1Institute for Marine and Atmospheric Research Utrecht, The Netherlands
2Space Research Organisation Netherlands, Utrecht, The Netherlands
3Royal Netherlands Meteorological Institute, de Bilt, The Netherlands
4National Oceanic and Atmospheric Administration, Climate Monitoring and Diagnostics Laboratory, Boulder, USA
5Joint Research Centre, Institute for Environment and Sustainability, Ispra, Italy
Abstract. This paper describes the global chemistry Transport Model, version 5 (TM5) which allows two-way nested zooming. The model is used for global studies which require high resolution regionally but can work on a coarser resolution globally. The zoom algorithm introduces refinement in both space and time in some predefined regions. Boundary conditions of the zoom region are provided by a coarser parent grid and the results of the zoom area are communicated back to the parent. A case study using 222Rn measurements that were taken during the MINOS campaign reveals the advantages of local zooming. As a next step, it is investigated to what extent simulated concentrations over Europe are influenced by using an additional zoom domain over North America. An artificial ozone-like tracer is introduced with a lifetime of twenty days and simplified non-linear chemistry.
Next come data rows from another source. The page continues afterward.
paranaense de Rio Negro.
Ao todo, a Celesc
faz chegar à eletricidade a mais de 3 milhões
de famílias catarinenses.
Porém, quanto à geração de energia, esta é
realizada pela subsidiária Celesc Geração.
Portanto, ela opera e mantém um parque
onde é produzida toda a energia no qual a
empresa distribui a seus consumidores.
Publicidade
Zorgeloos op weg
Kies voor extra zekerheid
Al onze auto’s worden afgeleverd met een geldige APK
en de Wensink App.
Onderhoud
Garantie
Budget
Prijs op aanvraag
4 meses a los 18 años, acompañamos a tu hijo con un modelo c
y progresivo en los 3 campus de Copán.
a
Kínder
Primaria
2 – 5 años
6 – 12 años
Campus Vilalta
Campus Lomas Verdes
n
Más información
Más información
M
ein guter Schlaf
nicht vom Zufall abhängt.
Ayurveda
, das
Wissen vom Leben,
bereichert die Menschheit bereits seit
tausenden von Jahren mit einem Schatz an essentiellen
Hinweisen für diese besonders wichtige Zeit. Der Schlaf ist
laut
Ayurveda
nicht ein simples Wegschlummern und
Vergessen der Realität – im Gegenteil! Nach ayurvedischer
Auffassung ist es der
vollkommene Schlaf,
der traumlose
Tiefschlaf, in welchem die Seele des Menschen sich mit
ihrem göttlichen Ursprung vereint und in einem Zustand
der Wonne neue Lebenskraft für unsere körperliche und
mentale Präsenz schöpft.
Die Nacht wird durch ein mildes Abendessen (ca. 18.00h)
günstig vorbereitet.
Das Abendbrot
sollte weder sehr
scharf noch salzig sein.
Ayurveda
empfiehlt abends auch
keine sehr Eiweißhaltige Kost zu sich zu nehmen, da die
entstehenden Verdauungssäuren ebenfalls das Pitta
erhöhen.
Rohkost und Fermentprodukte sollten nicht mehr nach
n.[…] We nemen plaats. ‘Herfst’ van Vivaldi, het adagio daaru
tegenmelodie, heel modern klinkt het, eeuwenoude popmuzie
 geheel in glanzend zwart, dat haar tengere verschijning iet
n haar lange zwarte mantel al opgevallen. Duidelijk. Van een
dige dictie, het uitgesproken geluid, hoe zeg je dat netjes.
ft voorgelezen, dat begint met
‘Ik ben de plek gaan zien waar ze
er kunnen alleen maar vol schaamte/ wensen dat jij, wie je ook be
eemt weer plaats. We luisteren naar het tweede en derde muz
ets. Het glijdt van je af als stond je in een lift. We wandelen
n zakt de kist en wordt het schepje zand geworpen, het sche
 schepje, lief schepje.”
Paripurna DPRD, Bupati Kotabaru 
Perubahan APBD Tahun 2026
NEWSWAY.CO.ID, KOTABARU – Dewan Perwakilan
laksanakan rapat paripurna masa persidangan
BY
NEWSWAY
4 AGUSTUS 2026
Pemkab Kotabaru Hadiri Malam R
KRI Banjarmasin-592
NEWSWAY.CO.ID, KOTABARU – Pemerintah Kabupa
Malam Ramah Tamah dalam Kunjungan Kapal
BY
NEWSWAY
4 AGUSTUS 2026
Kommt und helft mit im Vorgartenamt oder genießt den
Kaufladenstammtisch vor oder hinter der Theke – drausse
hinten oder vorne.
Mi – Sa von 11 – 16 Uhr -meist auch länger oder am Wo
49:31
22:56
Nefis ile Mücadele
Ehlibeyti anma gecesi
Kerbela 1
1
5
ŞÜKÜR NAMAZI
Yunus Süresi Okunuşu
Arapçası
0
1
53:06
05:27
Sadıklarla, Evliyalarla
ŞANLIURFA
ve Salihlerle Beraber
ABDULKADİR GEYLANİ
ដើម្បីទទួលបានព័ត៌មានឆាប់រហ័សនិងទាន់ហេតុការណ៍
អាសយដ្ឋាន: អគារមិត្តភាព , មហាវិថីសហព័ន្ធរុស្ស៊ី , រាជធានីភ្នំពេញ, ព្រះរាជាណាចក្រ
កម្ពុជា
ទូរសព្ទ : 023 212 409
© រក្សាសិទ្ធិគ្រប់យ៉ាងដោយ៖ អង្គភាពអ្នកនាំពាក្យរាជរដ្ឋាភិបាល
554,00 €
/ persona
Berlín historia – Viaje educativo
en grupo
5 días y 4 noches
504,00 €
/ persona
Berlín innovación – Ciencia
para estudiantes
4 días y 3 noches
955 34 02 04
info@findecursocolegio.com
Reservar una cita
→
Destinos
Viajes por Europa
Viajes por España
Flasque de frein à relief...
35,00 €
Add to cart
The concentration differences at Mace Head (Ireland) are generally smaller than 10%, much smaller than the effects of the resolution enhancement over Europe. Thus, coarsening of resolution at some distance of a sampling station seems allowed. However, it is also noted that the budgets of the tracers change considerably due to resolution dependencies of, for instance, vertical transport. Due to the two-way nested algorithm, TM5 therefore offers a consistent tool to study the effects of grid refinement on global atmospheric chemistry issues like intercontinental transport of air pollution.